Problem requirements:
Tally the lines below that contain the word "para", and give only that number.

(Transcribed page contents)
<<<<

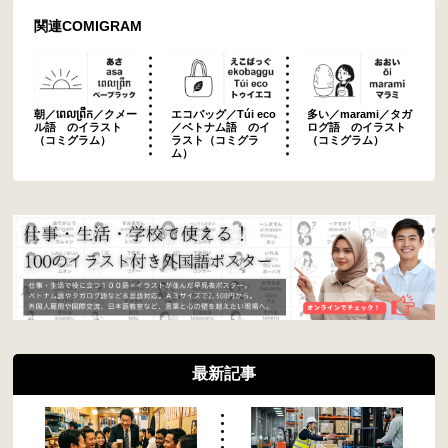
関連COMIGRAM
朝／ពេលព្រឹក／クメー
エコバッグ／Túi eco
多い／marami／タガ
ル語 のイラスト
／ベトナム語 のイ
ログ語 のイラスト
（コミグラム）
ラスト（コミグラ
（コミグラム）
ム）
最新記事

>>>>
<<<<

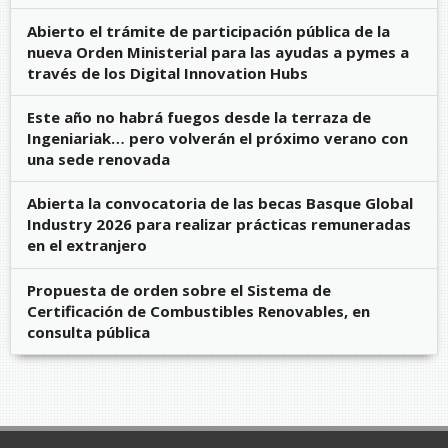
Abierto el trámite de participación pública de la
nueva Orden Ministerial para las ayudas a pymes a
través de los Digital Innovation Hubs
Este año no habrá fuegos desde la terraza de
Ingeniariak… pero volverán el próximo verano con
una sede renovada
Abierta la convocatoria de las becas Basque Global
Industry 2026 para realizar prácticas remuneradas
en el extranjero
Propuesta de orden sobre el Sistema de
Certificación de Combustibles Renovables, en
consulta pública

>>>>

Your solution:
2